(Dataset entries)
# # # #
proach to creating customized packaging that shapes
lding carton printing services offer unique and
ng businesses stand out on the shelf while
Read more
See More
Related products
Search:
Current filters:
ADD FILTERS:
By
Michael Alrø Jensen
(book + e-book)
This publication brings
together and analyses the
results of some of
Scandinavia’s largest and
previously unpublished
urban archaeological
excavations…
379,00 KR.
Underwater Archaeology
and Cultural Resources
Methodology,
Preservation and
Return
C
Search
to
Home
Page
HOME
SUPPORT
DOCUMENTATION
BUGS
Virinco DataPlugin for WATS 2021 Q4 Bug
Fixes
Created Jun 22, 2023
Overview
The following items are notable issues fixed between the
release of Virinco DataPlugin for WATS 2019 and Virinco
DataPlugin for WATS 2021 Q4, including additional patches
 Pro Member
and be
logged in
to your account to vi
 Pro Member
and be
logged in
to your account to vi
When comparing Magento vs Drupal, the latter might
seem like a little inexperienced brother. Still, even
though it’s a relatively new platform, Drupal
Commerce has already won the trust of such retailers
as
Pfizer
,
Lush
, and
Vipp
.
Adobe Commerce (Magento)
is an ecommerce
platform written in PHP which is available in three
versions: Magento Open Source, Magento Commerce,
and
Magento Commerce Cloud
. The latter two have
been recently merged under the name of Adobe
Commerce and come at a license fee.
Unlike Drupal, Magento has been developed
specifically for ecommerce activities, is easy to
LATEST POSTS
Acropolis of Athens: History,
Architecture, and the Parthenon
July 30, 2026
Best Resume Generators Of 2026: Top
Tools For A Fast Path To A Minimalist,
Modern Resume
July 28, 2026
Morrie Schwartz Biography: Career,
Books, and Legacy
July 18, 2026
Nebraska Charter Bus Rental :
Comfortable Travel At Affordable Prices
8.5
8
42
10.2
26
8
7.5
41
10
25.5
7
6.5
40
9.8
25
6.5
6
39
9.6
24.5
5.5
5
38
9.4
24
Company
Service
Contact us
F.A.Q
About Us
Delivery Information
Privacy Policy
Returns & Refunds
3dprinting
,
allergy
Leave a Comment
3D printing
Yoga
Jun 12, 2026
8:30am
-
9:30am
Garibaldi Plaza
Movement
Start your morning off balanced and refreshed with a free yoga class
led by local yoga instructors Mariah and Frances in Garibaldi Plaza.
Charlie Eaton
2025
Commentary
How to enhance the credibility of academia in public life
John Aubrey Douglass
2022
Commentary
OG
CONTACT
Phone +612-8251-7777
# # # #
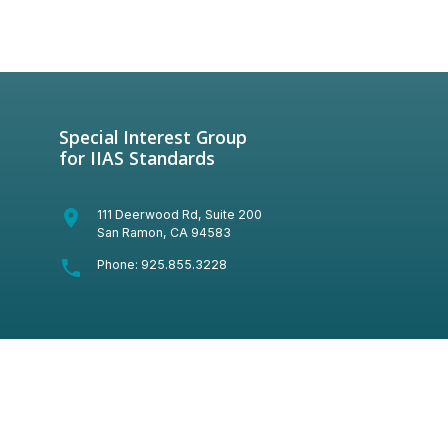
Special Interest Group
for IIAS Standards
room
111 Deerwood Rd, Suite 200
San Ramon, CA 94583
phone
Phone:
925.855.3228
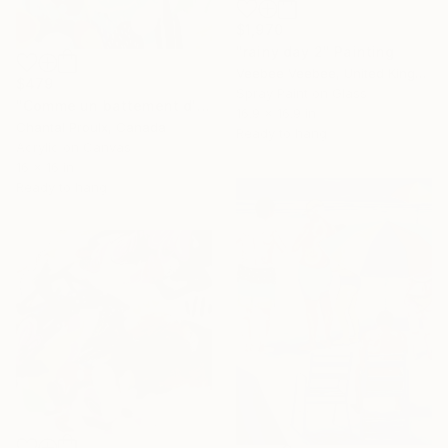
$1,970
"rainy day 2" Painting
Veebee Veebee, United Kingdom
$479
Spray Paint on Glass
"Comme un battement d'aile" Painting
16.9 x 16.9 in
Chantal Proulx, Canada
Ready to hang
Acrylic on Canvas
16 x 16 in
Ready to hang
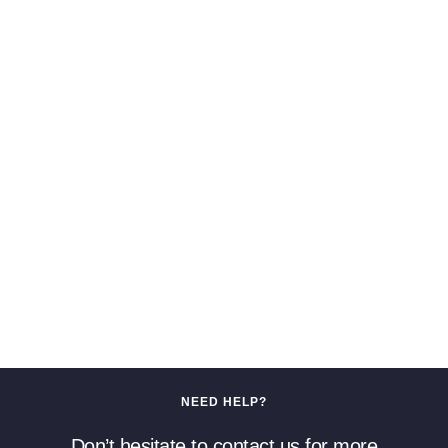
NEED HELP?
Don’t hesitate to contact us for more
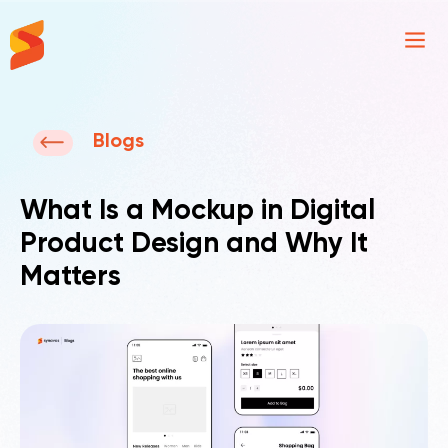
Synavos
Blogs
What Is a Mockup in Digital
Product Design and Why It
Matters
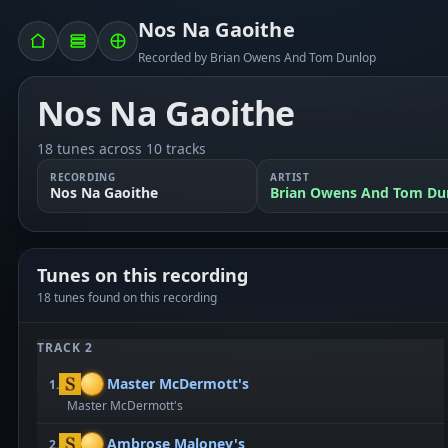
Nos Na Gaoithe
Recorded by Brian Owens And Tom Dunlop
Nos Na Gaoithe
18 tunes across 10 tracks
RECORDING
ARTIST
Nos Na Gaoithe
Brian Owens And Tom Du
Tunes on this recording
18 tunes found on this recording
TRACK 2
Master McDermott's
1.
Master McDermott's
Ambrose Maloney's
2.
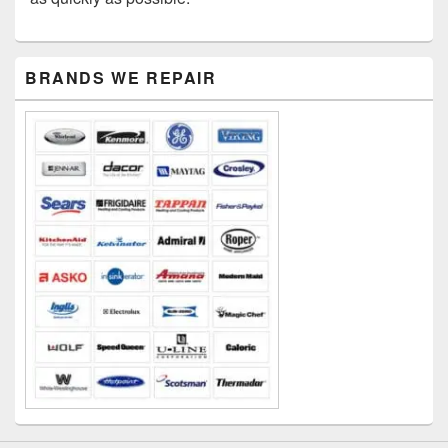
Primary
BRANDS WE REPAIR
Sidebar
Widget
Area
# # # #
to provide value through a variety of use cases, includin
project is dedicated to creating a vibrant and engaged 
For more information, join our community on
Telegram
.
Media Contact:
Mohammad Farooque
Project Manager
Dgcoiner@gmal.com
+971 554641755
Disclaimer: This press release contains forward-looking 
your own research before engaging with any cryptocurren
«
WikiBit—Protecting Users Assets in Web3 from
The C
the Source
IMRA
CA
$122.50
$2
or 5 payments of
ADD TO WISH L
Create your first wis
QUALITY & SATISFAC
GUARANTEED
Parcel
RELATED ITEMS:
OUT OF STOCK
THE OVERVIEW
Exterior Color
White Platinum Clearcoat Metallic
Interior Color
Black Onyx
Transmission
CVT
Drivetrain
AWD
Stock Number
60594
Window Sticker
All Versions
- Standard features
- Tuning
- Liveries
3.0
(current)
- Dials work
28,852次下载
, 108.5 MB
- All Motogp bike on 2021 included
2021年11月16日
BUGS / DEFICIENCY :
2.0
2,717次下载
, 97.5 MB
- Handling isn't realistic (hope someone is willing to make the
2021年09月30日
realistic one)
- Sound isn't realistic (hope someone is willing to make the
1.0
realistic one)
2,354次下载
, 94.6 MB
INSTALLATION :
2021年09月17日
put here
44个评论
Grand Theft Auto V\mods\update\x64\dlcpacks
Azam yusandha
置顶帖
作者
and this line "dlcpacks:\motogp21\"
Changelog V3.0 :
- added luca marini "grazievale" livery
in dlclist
# # # #
Instructions for the task
The stretch of entries above that starts with the line containing "(book + e-book)" and goes on through the line containing "How to enhance" is to be transcribed exactly, and no other line is to be transcribed.

Solved exercise
(book + e-book)
This publication brings
together and analyses the
results of some of
Scandinavia’s largest and
previously unpublished
urban archaeological
excavations…
379,00 KR.
Underwater Archaeology
and Cultural Resources
Methodology,
Preservation and
Return
C
Search
to
Home
Page
HOME
SUPPORT
DOCUMENTATION
BUGS
Virinco DataPlugin for WATS 2021 Q4 Bug
Fixes
Created Jun 22, 2023
Overview
The following items are notable issues fixed between the
release of Virinco DataPlugin for WATS 2019 and Virinco
DataPlugin for WATS 2021 Q4, including additional patches
 Pro Member
and be
logged in
to your account to vi
 Pro Member
and be
logged in
to your account to vi
When comparing Magento vs Drupal, the latter might
seem like a little inexperienced brother. Still, even
though it’s a relatively new platform, Drupal
Commerce has already won the trust of such retailers
as
Pfizer
,
Lush
, and
Vipp
.
Adobe Commerce (Magento)
is an ecommerce
platform written in PHP which is available in three
versions: Magento Open Source, Magento Commerce,
and
Magento Commerce Cloud
. The latter two have
been recently merged under the name of Adobe
Commerce and come at a license fee.
Unlike Drupal, Magento has been developed
specifically for ecommerce activities, is easy to
LATEST POSTS
Acropolis of Athens: History,
Architecture, and the Parthenon
July 30, 2026
Best Resume Generators Of 2026: Top
Tools For A Fast Path To A Minimalist,
Modern Resume
July 28, 2026
Morrie Schwartz Biography: Career,
Books, and Legacy
July 18, 2026
Nebraska Charter Bus Rental :
Comfortable Travel At Affordable Prices
8.5
8
42
10.2
26
8
7.5
41
10
25.5
7
6.5
40
9.8
25
6.5
6
39
9.6
24.5
5.5
5
38
9.4
24
Company
Service
Contact us
F.A.Q
About Us
Delivery Information
Privacy Policy
Returns & Refunds
3dprinting
,
allergy
Leave a Comment
3D printing
Yoga
Jun 12, 2026
8:30am
-
9:30am
Garibaldi Plaza
Movement
Start your morning off balanced and refreshed with a free yoga class
led by local yoga instructors Mariah and Frances in Garibaldi Plaza.
Charlie Eaton
2025
Commentary
How to enhance the credibility of academia in public life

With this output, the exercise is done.